── INPUT MATERIAL ──
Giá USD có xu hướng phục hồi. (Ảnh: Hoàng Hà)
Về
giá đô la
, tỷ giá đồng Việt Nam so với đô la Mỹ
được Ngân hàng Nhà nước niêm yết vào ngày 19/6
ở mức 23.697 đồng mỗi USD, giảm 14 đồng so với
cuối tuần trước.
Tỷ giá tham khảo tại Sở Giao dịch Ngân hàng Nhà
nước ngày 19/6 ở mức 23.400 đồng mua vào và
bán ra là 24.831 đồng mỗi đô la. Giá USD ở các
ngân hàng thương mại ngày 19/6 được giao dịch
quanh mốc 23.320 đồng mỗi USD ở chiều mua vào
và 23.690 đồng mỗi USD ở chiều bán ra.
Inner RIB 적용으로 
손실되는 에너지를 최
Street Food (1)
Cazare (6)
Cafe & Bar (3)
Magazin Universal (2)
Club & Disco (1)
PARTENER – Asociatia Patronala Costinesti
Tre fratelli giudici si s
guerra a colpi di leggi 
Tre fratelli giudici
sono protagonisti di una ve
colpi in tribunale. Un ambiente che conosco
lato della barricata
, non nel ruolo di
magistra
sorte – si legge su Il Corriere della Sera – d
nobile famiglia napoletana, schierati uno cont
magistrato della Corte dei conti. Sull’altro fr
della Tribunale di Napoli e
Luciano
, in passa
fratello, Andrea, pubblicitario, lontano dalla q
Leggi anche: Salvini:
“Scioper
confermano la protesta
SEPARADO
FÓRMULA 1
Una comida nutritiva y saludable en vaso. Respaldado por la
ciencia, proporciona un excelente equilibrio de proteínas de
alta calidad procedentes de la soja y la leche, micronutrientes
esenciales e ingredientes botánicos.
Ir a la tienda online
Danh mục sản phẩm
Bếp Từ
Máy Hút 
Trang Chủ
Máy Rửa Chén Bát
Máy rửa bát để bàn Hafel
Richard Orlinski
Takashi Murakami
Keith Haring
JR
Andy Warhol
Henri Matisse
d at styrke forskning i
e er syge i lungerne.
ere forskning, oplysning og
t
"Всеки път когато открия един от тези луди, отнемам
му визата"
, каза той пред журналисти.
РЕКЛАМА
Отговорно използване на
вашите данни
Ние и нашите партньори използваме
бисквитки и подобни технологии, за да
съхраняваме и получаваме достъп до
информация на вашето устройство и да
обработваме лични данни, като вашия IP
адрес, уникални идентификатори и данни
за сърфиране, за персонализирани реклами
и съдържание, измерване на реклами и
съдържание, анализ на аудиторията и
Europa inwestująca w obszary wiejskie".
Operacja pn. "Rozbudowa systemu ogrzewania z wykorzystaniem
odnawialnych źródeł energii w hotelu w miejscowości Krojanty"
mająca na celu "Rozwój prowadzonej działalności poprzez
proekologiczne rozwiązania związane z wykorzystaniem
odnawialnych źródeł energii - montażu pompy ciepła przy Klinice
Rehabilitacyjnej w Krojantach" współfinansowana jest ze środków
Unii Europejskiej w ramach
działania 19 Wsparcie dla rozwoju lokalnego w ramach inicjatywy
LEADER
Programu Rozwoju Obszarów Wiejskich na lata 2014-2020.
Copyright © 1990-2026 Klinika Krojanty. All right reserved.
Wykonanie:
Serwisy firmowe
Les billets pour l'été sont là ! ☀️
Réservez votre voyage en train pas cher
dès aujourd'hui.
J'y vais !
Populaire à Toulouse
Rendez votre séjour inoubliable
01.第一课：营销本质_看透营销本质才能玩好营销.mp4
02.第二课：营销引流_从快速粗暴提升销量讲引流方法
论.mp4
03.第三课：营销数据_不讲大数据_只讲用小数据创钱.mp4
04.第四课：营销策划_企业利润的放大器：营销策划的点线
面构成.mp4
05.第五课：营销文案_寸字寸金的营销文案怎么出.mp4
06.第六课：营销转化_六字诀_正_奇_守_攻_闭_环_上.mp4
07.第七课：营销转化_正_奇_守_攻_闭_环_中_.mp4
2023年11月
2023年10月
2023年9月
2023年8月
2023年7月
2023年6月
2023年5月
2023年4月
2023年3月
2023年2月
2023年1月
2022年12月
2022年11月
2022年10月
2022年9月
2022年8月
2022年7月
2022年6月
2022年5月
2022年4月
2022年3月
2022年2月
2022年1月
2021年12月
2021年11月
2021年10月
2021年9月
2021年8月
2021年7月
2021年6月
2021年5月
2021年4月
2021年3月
───
YOUR OBJECTIVE: Please reproduce all of the entries above exactly as they appear.

RESPONSE BELOW:
Giá USD có xu hướng phục hồi. (Ảnh: Hoàng Hà)
Về
giá đô la
, tỷ giá đồng Việt Nam so với đô la Mỹ
được Ngân hàng Nhà nước niêm yết vào ngày 19/6
ở mức 23.697 đồng mỗi USD, giảm 14 đồng so với
cuối tuần trước.
Tỷ giá tham khảo tại Sở Giao dịch Ngân hàng Nhà
nước ngày 19/6 ở mức 23.400 đồng mua vào và
bán ra là 24.831 đồng mỗi đô la. Giá USD ở các
ngân hàng thương mại ngày 19/6 được giao dịch
quanh mốc 23.320 đồng mỗi USD ở chiều mua vào
và 23.690 đồng mỗi USD ở chiều bán ra.
Inner RIB 적용으로 
손실되는 에너지를 최
Street Food (1)
Cazare (6)
Cafe & Bar (3)
Magazin Universal (2)
Club & Disco (1)
PARTENER – Asociatia Patronala Costinesti
Tre fratelli giudici si s
guerra a colpi di leggi 
Tre fratelli giudici
sono protagonisti di una ve
colpi in tribunale. Un ambiente che conosco
lato della barricata
, non nel ruolo di
magistra
sorte – si legge su Il Corriere della Sera – d
nobile famiglia napoletana, schierati uno cont
magistrato della Corte dei conti. Sull’altro fr
della Tribunale di Napoli e
Luciano
, in passa
fratello, Andrea, pubblicitario, lontano dalla q
Leggi anche: Salvini:
“Scioper
confermano la protesta
SEPARADO
FÓRMULA 1
Una comida nutritiva y saludable en vaso. Respaldado por la
ciencia, proporciona un excelente equilibrio de proteínas de
alta calidad procedentes de la soja y la leche, micronutrientes
esenciales e ingredientes botánicos.
Ir a la tienda online
Danh mục sản phẩm
Bếp Từ
Máy Hút 
Trang Chủ
Máy Rửa Chén Bát
Máy rửa bát để bàn Hafel
Richard Orlinski
Takashi Murakami
Keith Haring
JR
Andy Warhol
Henri Matisse
d at styrke forskning i
e er syge i lungerne.
ere forskning, oplysning og
t
"Всеки път когато открия един от тези луди, отнемам
му визата"
, каза той пред журналисти.
РЕКЛАМА
Отговорно използване на
вашите данни
Ние и нашите партньори използваме
бисквитки и подобни технологии, за да
съхраняваме и получаваме достъп до
информация на вашето устройство и да
обработваме лични данни, като вашия IP
адрес, уникални идентификатори и данни
за сърфиране, за персонализирани реклами
и съдържание, измерване на реклами и
съдържание, анализ на аудиторията и
Europa inwestująca w obszary wiejskie".
Operacja pn. "Rozbudowa systemu ogrzewania z wykorzystaniem
odnawialnych źródeł energii w hotelu w miejscowości Krojanty"
mająca na celu "Rozwój prowadzonej działalności poprzez
proekologiczne rozwiązania związane z wykorzystaniem
odnawialnych źródeł energii - montażu pompy ciepła przy Klinice
Rehabilitacyjnej w Krojantach" współfinansowana jest ze środków
Unii Europejskiej w ramach
działania 19 Wsparcie dla rozwoju lokalnego w ramach inicjatywy
LEADER
Programu Rozwoju Obszarów Wiejskich na lata 2014-2020.
Copyright © 1990-2026 Klinika Krojanty. All right reserved.
Wykonanie:
Serwisy firmowe
Les billets pour l'été sont là ! ☀️
Réservez votre voyage en train pas cher
dès aujourd'hui.
J'y vais !
Populaire à Toulouse
Rendez votre séjour inoubliable
01.第一课：营销本质_看透营销本质才能玩好营销.mp4
02.第二课：营销引流_从快速粗暴提升销量讲引流方法
论.mp4
03.第三课：营销数据_不讲大数据_只讲用小数据创钱.mp4
04.第四课：营销策划_企业利润的放大器：营销策划的点线
面构成.mp4
05.第五课：营销文案_寸字寸金的营销文案怎么出.mp4
06.第六课：营销转化_六字诀_正_奇_守_攻_闭_环_上.mp4
07.第七课：营销转化_正_奇_守_攻_闭_环_中_.mp4
2023年11月
2023年10月
2023年9月
2023年8月
2023年7月
2023年6月
2023年5月
2023年4月
2023年3月
2023年2月
2023年1月
2022年12月
2022年11月
2022年10月
2022年9月
2022年8月
2022年7月
2022年6月
2022年5月
2022年4月
2022年3月
2022年2月
2022年1月
2021年12月
2021年11月
2021年10月
2021年9月
2021年8月
2021年7月
2021年6月
2021年5月
2021年4月
2021年3月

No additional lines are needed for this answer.